From 5e94b5d58187d45818d5b52dda243aa6b69eadf4 Mon Sep 17 00:00:00 2001
From: Matthew Honnibal <honnibal@gmail.com>
Date: Tue, 23 Jun 2015 00:07:06 +0200
Subject: [PATCH] * Have Tokens return proper numpy arrays, not Cython views.

---
 spacy/tokens.pxd |  4 ++--
 spacy/tokens.pyx | 14 +++++++++-----
 2 files changed, 11 insertions(+), 7 deletions(-)

diff --git a/spacy/tokens.pxd b/spacy/tokens.pxd
index 9ddd126a1..8b3ff9fe9 100644
--- a/spacy/tokens.pxd
+++ b/spacy/tokens.pxd
@@ -1,7 +1,7 @@
 from libc.stdint cimport uint32_t
 
 from numpy cimport ndarray
-cimport numpy
+cimport numpy as np
 
 from cymem.cymem cimport Pool
 from thinc.typedefs cimport atom_t
@@ -47,7 +47,7 @@ cdef class Tokens:
 
     cdef int push_back(self, int i, LexemeOrToken lex_or_tok) except -1
 
-    cpdef long[:,:] to_array(self, object features)

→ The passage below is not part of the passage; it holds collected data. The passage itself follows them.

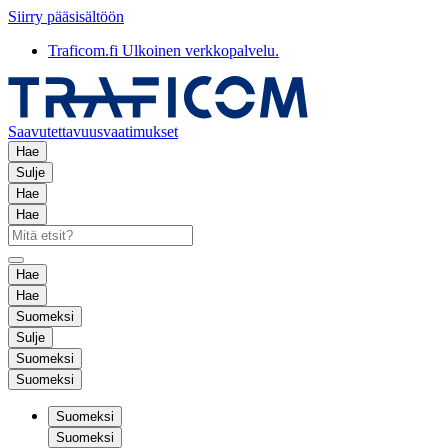
Siirry pääsisältöön
Traficom.fi
Ulkoinen verkkopalvelu.
Saavutettavuusvaatimukset
Hae
Sulje
Hae
Hae
Hae
Hae
Suomeksi
Sulje
Suomeksi
Suomeksi
Suomeksi
Suomeksi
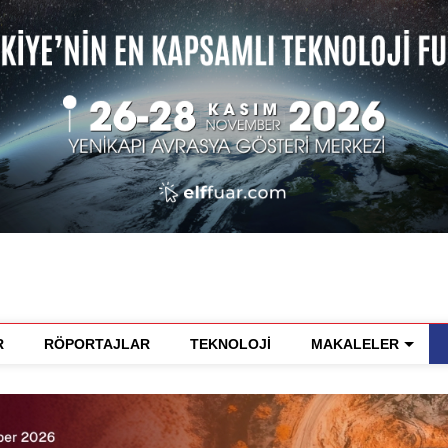
R
RÖPORTAJLAR
TEKNOLOJİ
MAKALELER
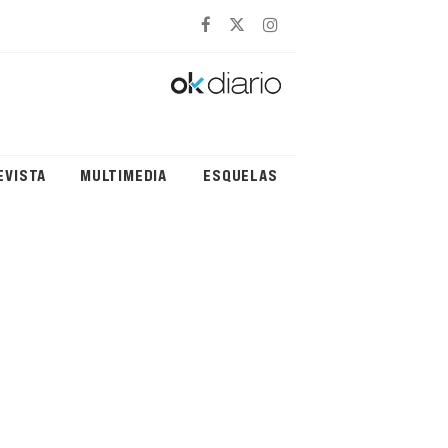
EVISTA
MULTIMEDIA
ESQUELAS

+    cpdef np.ndarray to_array(self, object features)
 
     cdef int set_parse(self, const TokenC* parsed) except -1
 
diff --git a/spacy/tokens.pyx b/spacy/tokens.pyx
index 3ee559dcf..3b132c4c9 100644
--- a/spacy/tokens.pyx
+++ b/spacy/tokens.pyx
@@ -18,7 +18,9 @@ from .structs cimport UniStr
 
 from unidecode import unidecode
 
-cimport numpy
+cimport numpy as np
+np.import_array()
+
 import numpy
 
 cimport cython
@@ -207,7 +209,7 @@ cdef class Tokens:
         return idx + t.lex.length
 
     @cython.boundscheck(False)
-    cpdef long[:,:] to_array(self, object py_attr_ids):
+    cpdef np.ndarray to_array(self, object py_attr_ids):
         """Given a list of M attribute IDs, export the tokens to a numpy ndarray
         of shape N*M, where N is the length of the sentence.
 
@@ -221,10 +223,10 @@ cdef class Tokens:
         """
         cdef int i, j
         cdef attr_id_t feature
-        cdef numpy.ndarray[long, ndim=2] output
+        cdef np.ndarray[long, ndim=2] output
         # Make an array from the attributes --- otherwise our inner loop is Python
         # dict iteration.
-        cdef numpy.ndarray[long, ndim=1] attr_ids = numpy.asarray(py_attr_ids)
+        cdef np.ndarray[long, ndim=1] attr_ids = numpy.asarray(py_attr_ids)
         output = numpy.ndarray(shape=(self.length, len(attr_ids)), dtype=numpy.int)
         for i in range(self.length):
             for j, feature in enumerate(attr_ids):
@@ -464,7 +466,9 @@ cdef class Token:
 
     property repvec:
         def __get__(self):
-            return numpy.asarray(<float[:self.vocab.repvec_length,]> self.c.lex.repvec)
+            cdef int length = self.vocab.repvec_length
+            repvec_view = <float[:length,]>self.c.lex.repvec
+            return numpy.asarray(repvec_view)
 
     property n_lefts:
         def __get__(self):